# Flair NER for Detecting Book Titles

Flair like SpaCy is trained on Ontonotes and so can detect Works of Art.

It seems to perform comparably to SpaCy; a more careful analysis including preprocessing would be needed to choose between them.

In [1]:
import flair, torch
flair.device = torch.device('cpu') 

import pandas as pd

2022-06-27 21:00:28.518400: W tensorflow/stream_executor/platform/default/dso_loader.cc:64] Could not load dynamic library 'libcudart.so.11.0'; dlerror: libcudart.so.11.0: cannot open shared object file: No such file or directory
2022-06-27 21:00:28.518449: I tensorflow/stream_executor/cuda/cudart_stub.cc:29] Ignore above cudart dlerror if you do not have a GPU set up on your machine.


In [2]:
book_recs = pd.read_csv('../data/02_intermediate/hn_ask_book_recommendations.csv')

In [3]:
from flair.data import Sentence
from flair.models import SequenceTagger

# load tagger
tagger = SequenceTagger.load("flair/ner-english-ontonotes-large")

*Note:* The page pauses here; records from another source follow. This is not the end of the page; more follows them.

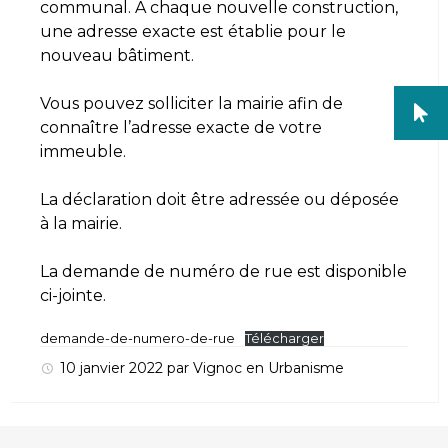
communal. A chaque nouvelle construction,
une adresse exacte est établie pour le
nouveau bâtiment.
Vous pouvez solliciter la mairie afin de
connaître l’adresse exacte de votre
immeuble.
La déclaration doit être adressée ou déposée
à la mairie.
La demande de numéro de rue est disponible
ci-jointe.
demande-de-numero-de-rue
Télécharger
10 janvier 2022
par
Vignoc
en
Urbanisme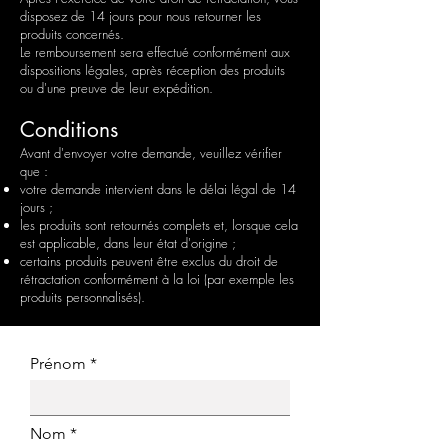
disposez de 14 jours pour nous retourner les
produits concernés.
Le remboursement sera effectué conformément aux
dispositions légales, après réception des produits
ou d'une preuve de leur expédition.
Conditions
Avant d'envoyer votre demande, veuillez vérifier
que :
votre demande intervient dans le délai légal de 14
jours ;
les produits sont retournés complets et, lorsque cela
est applicable, dans leur état d'origine ;
certains produits peuvent être exclus du droit de
rétractation conformément à la loi (par exemple les
produits personnalisés).
Prénom
Nom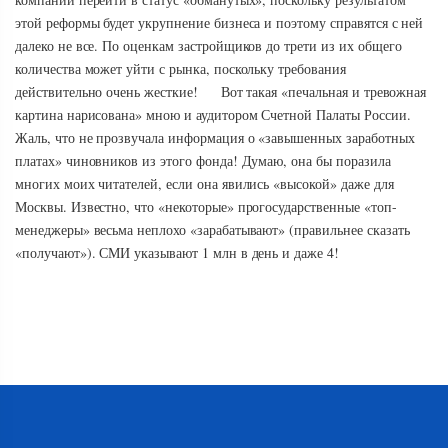
этой реформы будет укрупнение бизнеса и поэтому справятся с ней
далеко не все. По оценкам застройщиков до трети из их общего
количества может уйти с рынка, поскольку требования
действительно очень жесткие! Вот такая «печальная и тревожная
картина нарисована» мною и аудитором Счетной Палаты России.
Жаль, что не прозвучала информация о «завышенных заработных
платах» чиновников из этого фонда! Думаю, она бы поразила
многих моих читателей, если она явились «высокой» даже для
Москвы. Известно, что «некоторые» прогосударственные «топ-
менеджеры» весьма неплохо «зарабатывают» (правильнее сказать
«получают»). СМИ указывают 1 млн в день и даже 4!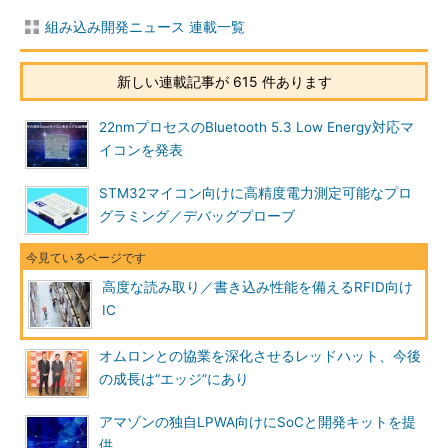
組み込み開発ニュース 連載一覧
新しい連載記事が 615 件あります
22nmプロセスのBluetooth 5.3 Low Energy対応マ
イコンを発表
STM32マイコン向けに高精度電力測定可能なプロ
グラミング／デバッグプローブ
高度な読み取り／書き込み性能を備えるRFID向け
IC
オムロンとの協業を深化させるレッドハット、今後
の成長は“エッジ”にあり
アマゾンの独自LPWA向けにSoCと開発キットを提
供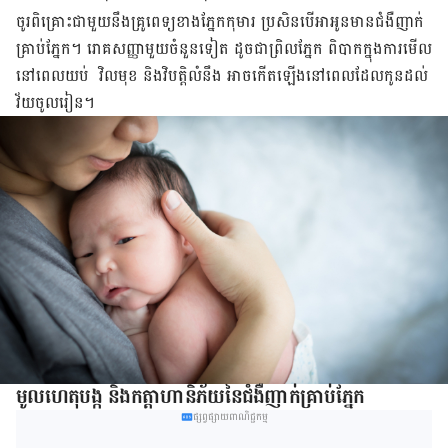
ចូរ​ពិគ្រោះ​ជាមួយ​នឹង​​គ្រូពេទ្យ​​​ខាង​ភ្នែក​កុមារ​ ប្រសិនបើ​អា​អូន​​មាន​ជំងឺ​ញាក់​
គ្រាប់​ភ្នែក​។ រោគសញ្ញា​មួយ​ចំនួន​ទៀត​ ដូចជា​ព្រិល​ភ្នែក​ ពិបាក​ក្នុង​ការ​មើល​
នៅ​ពេល​យប់​ ​វិល​មុខ និង​វិបត្តិ​លំនឹង អាច​កើត​ឡើង​​នៅ​ពេល​ដែល​​កូន​ដល់​
វ័យ​ចូល​រៀន​។​​​​​
មូលហេតុ​បង្ក​​ និង​​កត្តា​ហានិភ័យ​នៃ​ជំងឺ​ញាក់​គ្រាប់​ភ្នែក
ផ្សព្វផ្សាយពាណិជ្ជកម្ម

2022-06-27 21:00:32,178 loading file /home/edward/.flair/models/ner-english-ontonotes-large/2da6c2cdd76e59113033adf670340bfd820f0301ae2e39204d67ba2dc276cc28.ec1bdb304b6c66111532c3b1fc6e522460ae73f1901848a4d0362cdf9760edb1
2022-06-27 21:00:50,599 SequenceTagger predicts: Dictionary with 76 tags: <unk>, O, B-CARDINAL, E-CARDINAL, S-PERSON, S-CARDINAL, S-PRODUCT, B-PRODUCT, I-PRODUCT, E-PRODUCT, B-WORK_OF_ART, I-WORK_OF_ART, E-WORK_OF_ART, B-PERSON, E-PERSON, S-GPE, B-DATE, I-DATE, E-DATE, S-ORDINAL, S-LANGUAGE, I-PERSON, S-EVENT, S-DATE, B-QUANTITY, E-QUANTITY, S-TIME, B-TIME, I-TIME, E-TIME, B-GPE, E-GPE, S-ORG, I-GPE, S-NORP, B-FAC, I-FAC, E-FAC, B-NORP, E-NORP, S-PERCENT, B-ORG, E-ORG, B-LANGUAGE, E-LANGUAGE, I-CARDINAL, I-ORG, S-WORK_OF_ART, I-QUANTITY, B-MONEY


In [4]:
import re
import html

def clean(text):
    text = html.unescape(text)
    text = text.replace('<i>', '"')
    text = text.replace('</i>', '"')
    text = text.replace('<p>', '\n\n')
    text = re.sub('<a href="(.*?)".*?>.*?</a>', r'\1', text)
    return text

In [5]:
books = book_recs.text.head(15).map(clean).to_list()

In [6]:
%%time
sentences = [Sentence(book) for book in books]
for sentence in sentences:
    tagger.predict(sentence)

CPU times: user 25.6 s, sys: 153 ms, total: 25.7 s
Wall time: 6.66 s


It does pretty well, comparable to SpaCy's model (in some ways better, some worse).

In [7]:
for sentence in sentences:
    print(sentence.text)
    for entity in sentence.get_spans('ner'):
        print(entity)
    print()

- Existential Rationalism : Handling Hume 's Fork ( second edition ) - Living with the Himalayan Masters - The Outsider - Hirohito : Behind the Myth
Span[5:6]: "Hume" → WORK_OF_ART (0.4963)
Span[9:10]: "second" → ORDINAL (1.0)
Span[14:17]: "with the Himalayan" → WORK_OF_ART (0.7983)
Span[22:27]: "Hirohito : Behind the Myth" → WORK_OF_ART (0.9999)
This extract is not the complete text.